Recorded data:
-.-.-

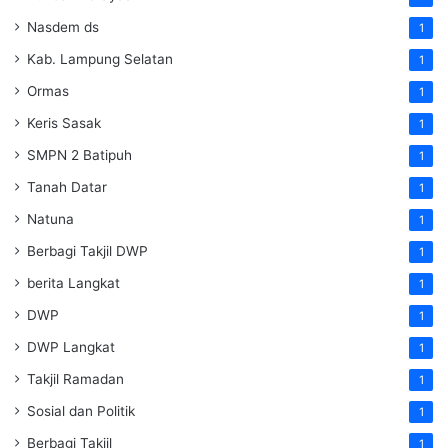
Nasdem ds
1
Kab. Lampung Selatan
1
Ormas
1
Keris Sasak
1
SMPN 2 Batipuh
1
Tanah Datar
1
Natuna
1
Berbagi Takjil DWP
1
berita Langkat
1
DWP
1
DWP Langkat
1
Takjil Ramadan
1
Sosial dan Politik
1
Berbagi Takjil
1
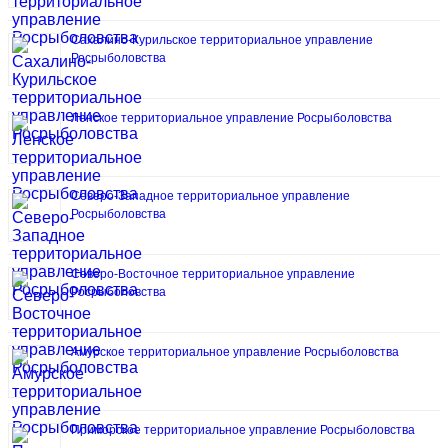
Сахалино-Курильское территориальное управление
Росрыболовства
Ленское территориальное управление Росрыболовства
Северо-Западное территориальное управление
Росрыболовства
Северо-Восточное территориальное управление
Росрыболовства
Амурское территориальное управление Росрыболовства
Приморское территориальное управление Росрыболовства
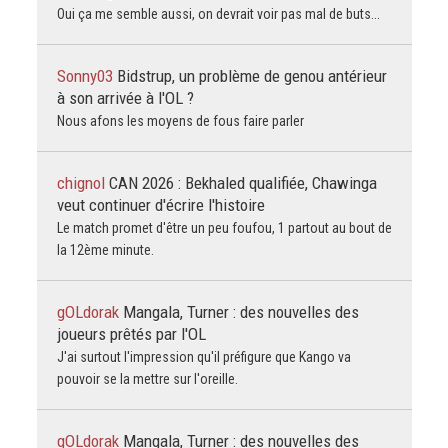
Oui ça me semble aussi, on devrait voir pas mal de buts...
Sonny03
Bidstrup, un problème de genou antérieur
à son arrivée à l'OL ?
Nous afons les moyens de fous faire parler
chignol
CAN 2026 : Bekhaled qualifiée, Chawinga
veut continuer d'écrire l'histoire
Le match promet d'être un peu foufou, 1 partout au bout de
la 12ème minute.
gOLdorak
Mangala, Turner : des nouvelles des
joueurs prêtés par l'OL
J'ai surtout l'impression qu'il préfigure que Kango va
pouvoir se la mettre sur l'oreille.
gOLdorak
Mangala, Turner : des nouvelles des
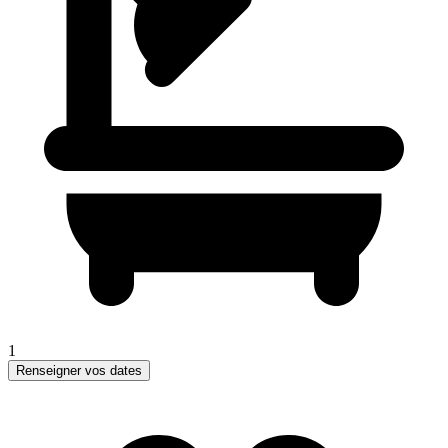
1
Renseigner vos dates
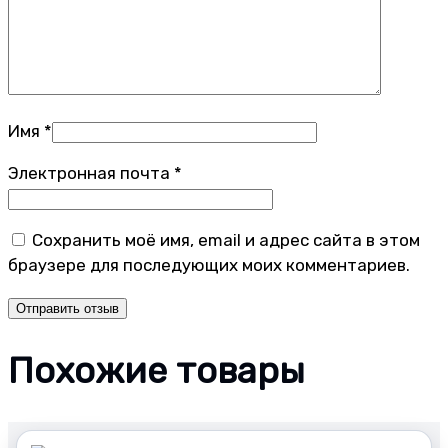
Имя
*
Электронная почта
*
Сохранить моё имя, email и адрес сайта в этом
браузере для последующих моих комментариев.
Похожие товары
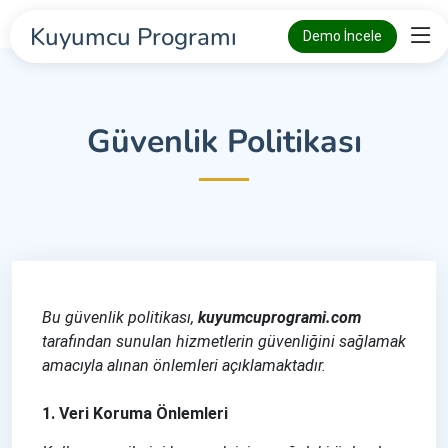
Kuyumcu Programı
Demo İncele
Güvenlik Politikası
Bu güvenlik politikası,
kuyumcuprogrami.com
tarafından sunulan hizmetlerin güvenliğini sağlamak
amacıyla alınan önlemleri açıklamaktadır.
1. Veri Koruma Önlemleri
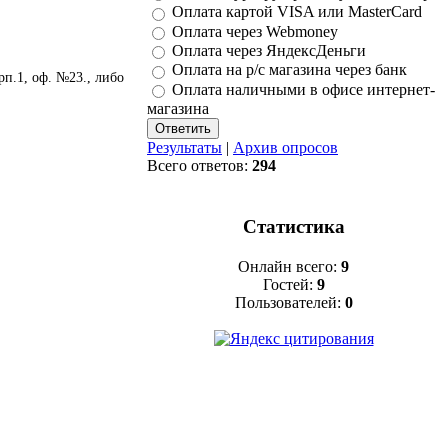
Оплата картой VISA или MasterCard
Оплата через Webmoney
Оплата через ЯндексДеньги
Оплата на р/с магазина через банк
рп.1, оф. №23., либо
Оплата наличными в офисе интернет-
магазина
Результаты
|
Архив опросов
Всего ответов:
294
Статистика
Онлайн всего:
9
Гостей:
9
Пользователей:
0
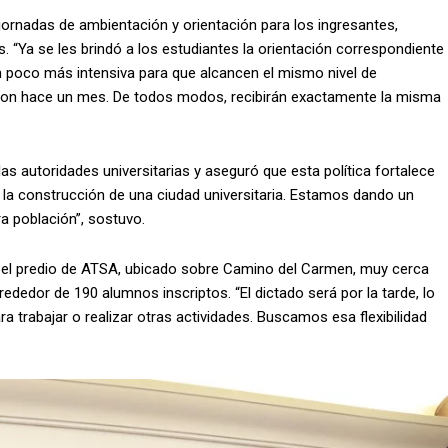
ornadas de ambientación y orientación para los ingresantes,
s. “Ya se les brindó a los estudiantes la orientación correspondiente
 poco más intensiva para que alcancen el mismo nivel de
aron hace un mes. De todos modos, recibirán exactamente la misma
as autoridades universitarias y aseguró que esta política fortalece
n la construcción de una ciudad universitaria. Estamos dando un
a población”, sostuvo.
 en el predio de ATSA, ubicado sobre Camino del Carmen, muy cerca
rededor de 190 alumnos inscriptos. “El dictado será por la tarde, lo
a trabajar o realizar otras actividades. Buscamos esa flexibilidad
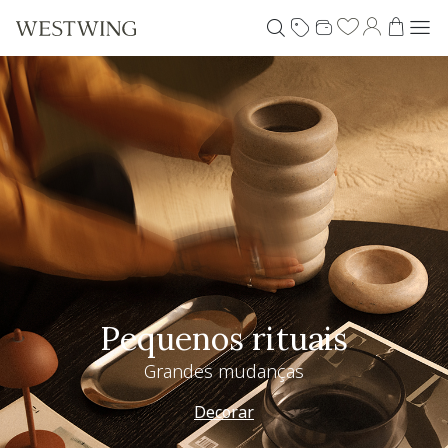
Pequenos rituais
Grandes mudanças
Decorar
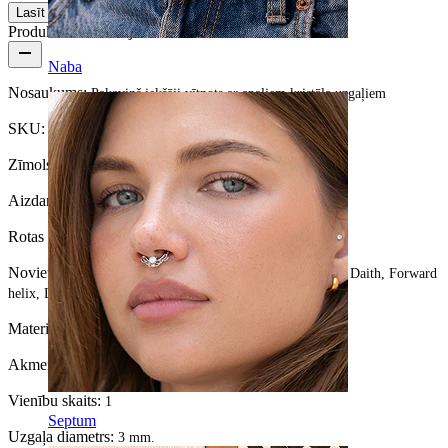
Lasīt vairāk
Produkta informācija
Naba
Nosaukums:
Pakaviņš iekšēji vītņots ar apaļiem kristāla uzgaļiem
SKU:
Horseshoe-49
Zīmols:
Bodymod Trend
Aizdares veids:
Iekšējā vītne
Rotas veids:
Horseshoe
Novietojums:
Tragus, Snug, Septum, Rook, Helix, Uzacs, Daith, Forward
helix, Lūpas
Materiāls:
Ķirurģiskais tērauds
Akmens veids:
Kubiskais cirkonijs
Vienību skaits:
1
Septum
Uzgaļa diametrs:
3 mm.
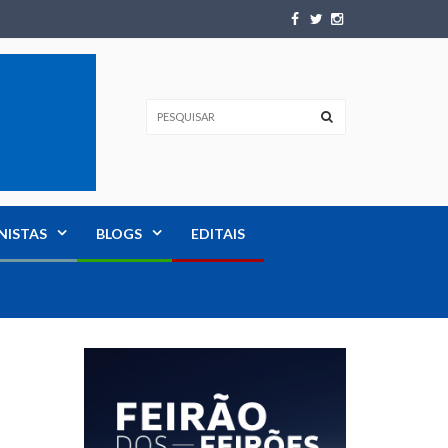
NISTAS
BLOGS
EDITAIS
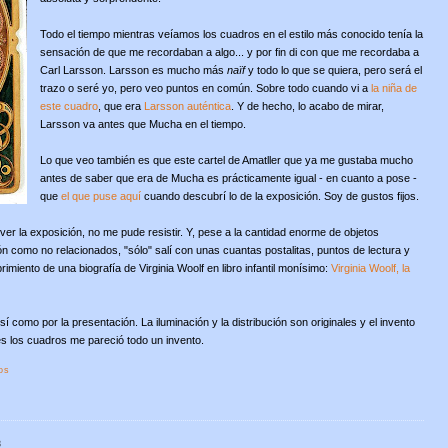
Todo el tiempo mientras veíamos los cuadros en el estilo más conocido tenía la
sensación de que me recordaban a algo... y por fin di con que me recordaba a
Carl Larsson. Larsson es mucho más
naïf
y todo lo que se quiera, pero será el
trazo o seré yo, pero veo puntos en común. Sobre todo cuando vi a
la niña de
este cuadro
, que era
Larsson auténtica
. Y de hecho, lo acabo de mirar,
Larsson va antes que Mucha en el tiempo.
Lo que veo también es que este cartel de Amatller que ya me gustaba mucho
antes de saber que era de Mucha es prácticamente igual - en cuanto a pose -
que
el que puse aquí
cuando descubrí lo de la exposición. Soy de gustos fijos.
ver la exposición, no me pude resistir. Y, pese a la cantidad enorme de objetos
ón como no relacionados, "sólo" salí con unas cuantas postalitas, puntos de lectura y
imiento de una biografía de Virginia Woolf en libro infantil monísimo:
Virginia Woolf, la
 como por la presentación. La iluminación y la distribución son originales y el invento
es los cuadros me pareció todo un invento.
os
8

-.-.-

### Your goal
From the entries above, list each line with "Takjil" in it.

### Solution to this exercise
Berbagi Takjil DWP
Takjil Ramadan
Berbagi Takjil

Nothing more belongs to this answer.